### PROVIDED MATERIAL

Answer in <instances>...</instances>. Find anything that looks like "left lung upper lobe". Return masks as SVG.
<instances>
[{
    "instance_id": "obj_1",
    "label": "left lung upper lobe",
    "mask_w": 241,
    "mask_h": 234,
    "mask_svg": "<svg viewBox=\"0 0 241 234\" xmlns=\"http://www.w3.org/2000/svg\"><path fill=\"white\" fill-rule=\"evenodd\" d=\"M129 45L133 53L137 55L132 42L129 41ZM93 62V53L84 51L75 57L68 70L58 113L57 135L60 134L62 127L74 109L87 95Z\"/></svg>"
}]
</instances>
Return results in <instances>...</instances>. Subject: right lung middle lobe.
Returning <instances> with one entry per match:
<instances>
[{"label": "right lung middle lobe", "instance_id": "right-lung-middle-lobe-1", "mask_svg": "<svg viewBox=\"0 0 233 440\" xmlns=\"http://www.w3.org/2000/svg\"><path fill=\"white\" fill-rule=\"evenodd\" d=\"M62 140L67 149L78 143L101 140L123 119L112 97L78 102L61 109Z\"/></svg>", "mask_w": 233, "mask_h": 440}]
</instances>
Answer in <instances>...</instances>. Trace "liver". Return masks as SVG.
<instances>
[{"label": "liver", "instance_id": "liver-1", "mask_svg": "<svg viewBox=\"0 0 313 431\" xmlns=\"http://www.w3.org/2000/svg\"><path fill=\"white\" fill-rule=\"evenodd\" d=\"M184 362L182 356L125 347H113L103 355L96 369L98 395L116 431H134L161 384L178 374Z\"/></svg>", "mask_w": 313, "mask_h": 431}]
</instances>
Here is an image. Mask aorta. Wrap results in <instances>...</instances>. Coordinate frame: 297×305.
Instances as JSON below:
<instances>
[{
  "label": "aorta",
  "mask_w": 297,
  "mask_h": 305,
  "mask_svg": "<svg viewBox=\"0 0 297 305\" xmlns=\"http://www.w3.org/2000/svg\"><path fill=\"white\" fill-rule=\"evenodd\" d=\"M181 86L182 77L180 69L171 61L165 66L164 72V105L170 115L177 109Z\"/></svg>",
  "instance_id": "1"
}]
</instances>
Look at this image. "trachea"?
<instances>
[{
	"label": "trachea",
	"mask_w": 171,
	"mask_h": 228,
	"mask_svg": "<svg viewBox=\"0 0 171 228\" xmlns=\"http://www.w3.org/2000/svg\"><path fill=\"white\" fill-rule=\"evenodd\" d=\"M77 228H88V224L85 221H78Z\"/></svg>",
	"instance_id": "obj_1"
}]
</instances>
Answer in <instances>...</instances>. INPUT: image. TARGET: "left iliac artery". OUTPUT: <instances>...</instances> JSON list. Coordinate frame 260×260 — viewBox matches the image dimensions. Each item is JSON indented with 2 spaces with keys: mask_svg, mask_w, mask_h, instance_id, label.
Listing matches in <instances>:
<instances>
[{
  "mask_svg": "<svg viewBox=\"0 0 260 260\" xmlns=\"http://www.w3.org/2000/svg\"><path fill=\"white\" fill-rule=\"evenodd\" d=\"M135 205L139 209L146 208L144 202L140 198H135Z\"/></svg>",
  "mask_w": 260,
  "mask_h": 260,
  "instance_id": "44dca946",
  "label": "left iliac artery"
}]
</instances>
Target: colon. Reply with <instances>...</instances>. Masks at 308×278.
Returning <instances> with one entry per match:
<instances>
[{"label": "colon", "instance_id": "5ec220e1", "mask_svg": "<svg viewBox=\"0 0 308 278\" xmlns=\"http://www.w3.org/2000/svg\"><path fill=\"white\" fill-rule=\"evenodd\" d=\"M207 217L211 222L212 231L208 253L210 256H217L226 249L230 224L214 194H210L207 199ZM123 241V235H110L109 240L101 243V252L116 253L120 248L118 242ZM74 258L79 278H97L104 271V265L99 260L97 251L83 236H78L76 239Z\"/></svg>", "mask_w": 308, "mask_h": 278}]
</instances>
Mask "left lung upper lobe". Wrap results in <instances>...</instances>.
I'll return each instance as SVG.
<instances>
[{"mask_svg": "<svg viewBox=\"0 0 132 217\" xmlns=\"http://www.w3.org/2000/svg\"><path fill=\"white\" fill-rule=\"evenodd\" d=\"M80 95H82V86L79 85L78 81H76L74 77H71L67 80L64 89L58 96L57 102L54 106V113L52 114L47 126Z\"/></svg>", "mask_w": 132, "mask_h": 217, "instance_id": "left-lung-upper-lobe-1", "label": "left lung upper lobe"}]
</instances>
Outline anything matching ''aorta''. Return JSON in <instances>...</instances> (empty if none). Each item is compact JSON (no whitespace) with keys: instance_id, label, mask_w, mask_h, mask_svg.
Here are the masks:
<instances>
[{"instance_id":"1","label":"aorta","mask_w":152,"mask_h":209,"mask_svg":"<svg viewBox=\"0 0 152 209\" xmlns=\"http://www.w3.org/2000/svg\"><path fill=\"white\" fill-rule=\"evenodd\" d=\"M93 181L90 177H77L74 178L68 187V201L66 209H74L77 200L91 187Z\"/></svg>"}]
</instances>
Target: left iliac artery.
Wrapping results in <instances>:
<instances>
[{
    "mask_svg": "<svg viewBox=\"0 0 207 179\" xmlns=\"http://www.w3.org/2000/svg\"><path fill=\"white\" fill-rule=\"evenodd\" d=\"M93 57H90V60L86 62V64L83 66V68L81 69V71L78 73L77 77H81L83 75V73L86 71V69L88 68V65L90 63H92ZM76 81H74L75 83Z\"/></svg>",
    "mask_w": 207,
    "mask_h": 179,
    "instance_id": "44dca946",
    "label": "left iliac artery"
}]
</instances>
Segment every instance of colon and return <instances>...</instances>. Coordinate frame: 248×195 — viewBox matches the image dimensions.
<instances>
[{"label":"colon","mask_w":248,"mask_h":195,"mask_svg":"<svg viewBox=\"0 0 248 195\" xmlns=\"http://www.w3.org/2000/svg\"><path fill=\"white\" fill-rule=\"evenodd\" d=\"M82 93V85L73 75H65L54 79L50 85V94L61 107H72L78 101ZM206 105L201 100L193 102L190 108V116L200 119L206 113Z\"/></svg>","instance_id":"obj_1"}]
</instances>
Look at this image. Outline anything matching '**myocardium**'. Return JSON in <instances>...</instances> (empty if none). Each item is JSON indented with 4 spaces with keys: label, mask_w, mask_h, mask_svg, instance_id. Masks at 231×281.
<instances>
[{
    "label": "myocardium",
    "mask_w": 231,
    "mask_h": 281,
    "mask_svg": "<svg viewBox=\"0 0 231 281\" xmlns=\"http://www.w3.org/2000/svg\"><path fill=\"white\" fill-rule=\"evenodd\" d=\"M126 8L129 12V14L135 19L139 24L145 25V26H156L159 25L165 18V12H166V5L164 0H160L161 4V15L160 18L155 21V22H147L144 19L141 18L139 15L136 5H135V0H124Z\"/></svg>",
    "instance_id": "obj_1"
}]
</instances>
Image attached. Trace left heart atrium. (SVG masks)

######

# EXERCISE REQUIREMENTS
Keeping every line exactly as it is, retype the entries shown above.

# WRITTEN SOLUTION
Answer in <instances>...</instances>. Find anything that looks like "left lung upper lobe". Return masks as SVG.
<instances>
[{
    "instance_id": "obj_1",
    "label": "left lung upper lobe",
    "mask_w": 241,
    "mask_h": 234,
    "mask_svg": "<svg viewBox=\"0 0 241 234\" xmlns=\"http://www.w3.org/2000/svg\"><path fill=\"white\" fill-rule=\"evenodd\" d=\"M129 45L133 53L137 55L132 42L129 41ZM93 62V53L84 51L75 57L68 70L58 113L57 135L60 134L62 127L74 109L87 95Z\"/></svg>"
}]
</instances>
Return results in <instances>...</instances>. Subject: right lung middle lobe.
Returning <instances> with one entry per match:
<instances>
[{"label": "right lung middle lobe", "instance_id": "right-lung-middle-lobe-1", "mask_svg": "<svg viewBox=\"0 0 233 440\" xmlns=\"http://www.w3.org/2000/svg\"><path fill=\"white\" fill-rule=\"evenodd\" d=\"M62 140L67 149L78 143L101 140L123 119L112 97L78 102L61 109Z\"/></svg>", "mask_w": 233, "mask_h": 440}]
</instances>
Answer in <instances>...</instances>. Trace "liver". Return masks as SVG.
<instances>
[{"label": "liver", "instance_id": "liver-1", "mask_svg": "<svg viewBox=\"0 0 313 431\" xmlns=\"http://www.w3.org/2000/svg\"><path fill=\"white\" fill-rule=\"evenodd\" d=\"M184 362L182 356L125 347H113L103 355L96 369L98 395L116 431H134L161 384L178 374Z\"/></svg>", "mask_w": 313, "mask_h": 431}]
</instances>
Here is an image. Mask aorta. Wrap results in <instances>...</instances>. Coordinate frame: 297×305.
Instances as JSON below:
<instances>
[{
  "label": "aorta",
  "mask_w": 297,
  "mask_h": 305,
  "mask_svg": "<svg viewBox=\"0 0 297 305\" xmlns=\"http://www.w3.org/2000/svg\"><path fill=\"white\" fill-rule=\"evenodd\" d=\"M181 86L182 77L180 69L171 61L165 66L164 72V105L170 115L177 109Z\"/></svg>",
  "instance_id": "1"
}]
</instances>
Look at this image. "trachea"?
<instances>
[{
	"label": "trachea",
	"mask_w": 171,
	"mask_h": 228,
	"mask_svg": "<svg viewBox=\"0 0 171 228\" xmlns=\"http://www.w3.org/2000/svg\"><path fill=\"white\" fill-rule=\"evenodd\" d=\"M77 228H88V224L85 221H78Z\"/></svg>",
	"instance_id": "obj_1"
}]
</instances>
Answer in <instances>...</instances>. INPUT: image. TARGET: "left iliac artery". OUTPUT: <instances>...</instances> JSON list. Coordinate frame 260×260 — viewBox matches the image dimensions. Each item is JSON indented with 2 spaces with keys: mask_svg, mask_w, mask_h, instance_id, label.
Listing matches in <instances>:
<instances>
[{
  "mask_svg": "<svg viewBox=\"0 0 260 260\" xmlns=\"http://www.w3.org/2000/svg\"><path fill=\"white\" fill-rule=\"evenodd\" d=\"M135 205L139 209L146 208L144 202L140 198H135Z\"/></svg>",
  "mask_w": 260,
  "mask_h": 260,
  "instance_id": "44dca946",
  "label": "left iliac artery"
}]
</instances>
Target: colon. Reply with <instances>...</instances>. Masks at 308×278.
Returning <instances> with one entry per match:
<instances>
[{"label": "colon", "instance_id": "5ec220e1", "mask_svg": "<svg viewBox=\"0 0 308 278\" xmlns=\"http://www.w3.org/2000/svg\"><path fill=\"white\" fill-rule=\"evenodd\" d=\"M207 217L211 222L212 231L208 253L210 256H217L226 249L230 224L214 194H210L207 199ZM123 241V235H110L109 240L101 243V252L116 253L120 248L118 242ZM74 258L79 278H97L104 271V265L99 260L97 251L83 236H78L76 239Z\"/></svg>", "mask_w": 308, "mask_h": 278}]
</instances>
Mask "left lung upper lobe". Wrap results in <instances>...</instances>.
I'll return each instance as SVG.
<instances>
[{"mask_svg": "<svg viewBox=\"0 0 132 217\" xmlns=\"http://www.w3.org/2000/svg\"><path fill=\"white\" fill-rule=\"evenodd\" d=\"M80 95H82V86L79 85L78 81H76L74 77H71L67 80L64 89L58 96L57 102L54 106V113L52 114L47 126Z\"/></svg>", "mask_w": 132, "mask_h": 217, "instance_id": "left-lung-upper-lobe-1", "label": "left lung upper lobe"}]
</instances>
Outline anything matching ''aorta''. Return JSON in <instances>...</instances> (empty if none). Each item is compact JSON (no whitespace) with keys: instance_id, label, mask_w, mask_h, mask_svg.
Here are the masks:
<instances>
[{"instance_id":"1","label":"aorta","mask_w":152,"mask_h":209,"mask_svg":"<svg viewBox=\"0 0 152 209\" xmlns=\"http://www.w3.org/2000/svg\"><path fill=\"white\" fill-rule=\"evenodd\" d=\"M93 181L90 177H77L74 178L68 187V201L66 209H74L77 200L91 187Z\"/></svg>"}]
</instances>
Target: left iliac artery.
Wrapping results in <instances>:
<instances>
[{
    "mask_svg": "<svg viewBox=\"0 0 207 179\" xmlns=\"http://www.w3.org/2000/svg\"><path fill=\"white\" fill-rule=\"evenodd\" d=\"M93 57H90V60L86 62V64L83 66V68L81 69V71L78 73L77 77H81L83 75V73L86 71V69L88 68V65L90 63H92ZM76 81H74L75 83Z\"/></svg>",
    "mask_w": 207,
    "mask_h": 179,
    "instance_id": "44dca946",
    "label": "left iliac artery"
}]
</instances>
Segment every instance of colon and return <instances>...</instances>. Coordinate frame: 248×195 — viewBox matches the image dimensions.
<instances>
[{"label":"colon","mask_w":248,"mask_h":195,"mask_svg":"<svg viewBox=\"0 0 248 195\" xmlns=\"http://www.w3.org/2000/svg\"><path fill=\"white\" fill-rule=\"evenodd\" d=\"M82 93V85L73 75H65L54 79L50 85V94L61 107H72L78 101ZM206 105L201 100L193 102L190 108V116L200 119L206 113Z\"/></svg>","instance_id":"obj_1"}]
</instances>
Look at this image. Outline anything matching '**myocardium**'. Return JSON in <instances>...</instances> (empty if none). Each item is JSON indented with 4 spaces with keys: label, mask_w, mask_h, mask_svg, instance_id. Masks at 231×281.
<instances>
[{
    "label": "myocardium",
    "mask_w": 231,
    "mask_h": 281,
    "mask_svg": "<svg viewBox=\"0 0 231 281\" xmlns=\"http://www.w3.org/2000/svg\"><path fill=\"white\" fill-rule=\"evenodd\" d=\"M126 8L129 12V14L135 19L139 24L145 25V26H156L159 25L165 18V12H166V5L164 0H160L161 4V15L160 18L155 21V22H147L144 19L141 18L139 15L136 5H135V0H124Z\"/></svg>",
    "instance_id": "obj_1"
}]
</instances>
Image attached. Trace left heart atrium. (SVG masks)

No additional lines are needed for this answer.